▶ [Records provided]:
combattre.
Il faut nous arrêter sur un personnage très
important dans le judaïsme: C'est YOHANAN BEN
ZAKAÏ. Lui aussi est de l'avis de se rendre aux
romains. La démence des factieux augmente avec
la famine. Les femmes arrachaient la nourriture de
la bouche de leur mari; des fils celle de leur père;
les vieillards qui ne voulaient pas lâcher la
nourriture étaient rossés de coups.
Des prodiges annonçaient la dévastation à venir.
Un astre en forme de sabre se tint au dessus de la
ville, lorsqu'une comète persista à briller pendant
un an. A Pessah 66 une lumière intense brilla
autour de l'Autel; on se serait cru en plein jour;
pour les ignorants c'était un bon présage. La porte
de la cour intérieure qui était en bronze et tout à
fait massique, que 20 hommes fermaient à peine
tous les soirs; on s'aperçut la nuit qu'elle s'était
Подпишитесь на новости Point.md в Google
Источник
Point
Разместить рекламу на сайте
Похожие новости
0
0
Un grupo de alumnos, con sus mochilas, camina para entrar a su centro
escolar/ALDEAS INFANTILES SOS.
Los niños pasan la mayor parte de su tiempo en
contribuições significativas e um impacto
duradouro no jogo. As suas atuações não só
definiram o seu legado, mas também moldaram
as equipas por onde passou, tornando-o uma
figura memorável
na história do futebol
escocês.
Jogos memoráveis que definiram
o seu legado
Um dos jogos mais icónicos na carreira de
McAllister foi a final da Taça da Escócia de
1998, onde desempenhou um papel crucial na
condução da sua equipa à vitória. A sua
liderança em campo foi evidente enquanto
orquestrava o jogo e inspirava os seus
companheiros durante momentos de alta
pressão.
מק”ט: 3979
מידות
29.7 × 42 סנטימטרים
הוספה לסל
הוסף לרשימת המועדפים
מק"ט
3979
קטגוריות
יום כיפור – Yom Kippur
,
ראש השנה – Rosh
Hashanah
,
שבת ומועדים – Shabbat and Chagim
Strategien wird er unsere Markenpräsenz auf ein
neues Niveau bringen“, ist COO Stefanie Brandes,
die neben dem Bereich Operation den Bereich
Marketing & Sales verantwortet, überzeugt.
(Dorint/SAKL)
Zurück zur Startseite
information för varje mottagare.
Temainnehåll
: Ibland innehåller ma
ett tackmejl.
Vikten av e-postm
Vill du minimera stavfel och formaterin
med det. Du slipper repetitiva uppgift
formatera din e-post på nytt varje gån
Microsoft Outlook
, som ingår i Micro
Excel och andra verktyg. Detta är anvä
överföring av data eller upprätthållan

▶ [Goal of the exercise]: For this exercise, output all the data exactly as shown above.

▶ [Exercise response]:
combattre.
Il faut nous arrêter sur un personnage très
important dans le judaïsme: C'est YOHANAN BEN
ZAKAÏ. Lui aussi est de l'avis de se rendre aux
romains. La démence des factieux augmente avec
la famine. Les femmes arrachaient la nourriture de
la bouche de leur mari; des fils celle de leur père;
les vieillards qui ne voulaient pas lâcher la
nourriture étaient rossés de coups.
Des prodiges annonçaient la dévastation à venir.
Un astre en forme de sabre se tint au dessus de la
ville, lorsqu'une comète persista à briller pendant
un an. A Pessah 66 une lumière intense brilla
autour de l'Autel; on se serait cru en plein jour;
pour les ignorants c'était un bon présage. La porte
de la cour intérieure qui était en bronze et tout à
fait massique, que 20 hommes fermaient à peine
tous les soirs; on s'aperçut la nuit qu'elle s'était
Подпишитесь на новости Point.md в Google
Источник
Point
Разместить рекламу на сайте
Похожие новости
0
0
Un grupo de alumnos, con sus mochilas, camina para entrar a su centro
escolar/ALDEAS INFANTILES SOS.
Los niños pasan la mayor parte de su tiempo en
contribuições significativas e um impacto
duradouro no jogo. As suas atuações não só
definiram o seu legado, mas também moldaram
as equipas por onde passou, tornando-o uma
figura memorável
na história do futebol
escocês.
Jogos memoráveis que definiram
o seu legado
Um dos jogos mais icónicos na carreira de
McAllister foi a final da Taça da Escócia de
1998, onde desempenhou um papel crucial na
condução da sua equipa à vitória. A sua
liderança em campo foi evidente enquanto
orquestrava o jogo e inspirava os seus
companheiros durante momentos de alta
pressão.
מק”ט: 3979
מידות
29.7 × 42 סנטימטרים
הוספה לסל
הוסף לרשימת המועדפים
מק"ט
3979
קטגוריות
יום כיפור – Yom Kippur
,
ראש השנה – Rosh
Hashanah
,
שבת ומועדים – Shabbat and Chagim
Strategien wird er unsere Markenpräsenz auf ein
neues Niveau bringen“, ist COO Stefanie Brandes,
die neben dem Bereich Operation den Bereich
Marketing & Sales verantwortet, überzeugt.
(Dorint/SAKL)
Zurück zur Startseite
information för varje mottagare.
Temainnehåll
: Ibland innehåller ma
ett tackmejl.
Vikten av e-postm
Vill du minimera stavfel och formaterin
med det. Du slipper repetitiva uppgift
formatera din e-post på nytt varje gån
Microsoft Outlook
, som ingår i Micro
Excel och andra verktyg. Detta är anvä
överföring av data eller upprätthållan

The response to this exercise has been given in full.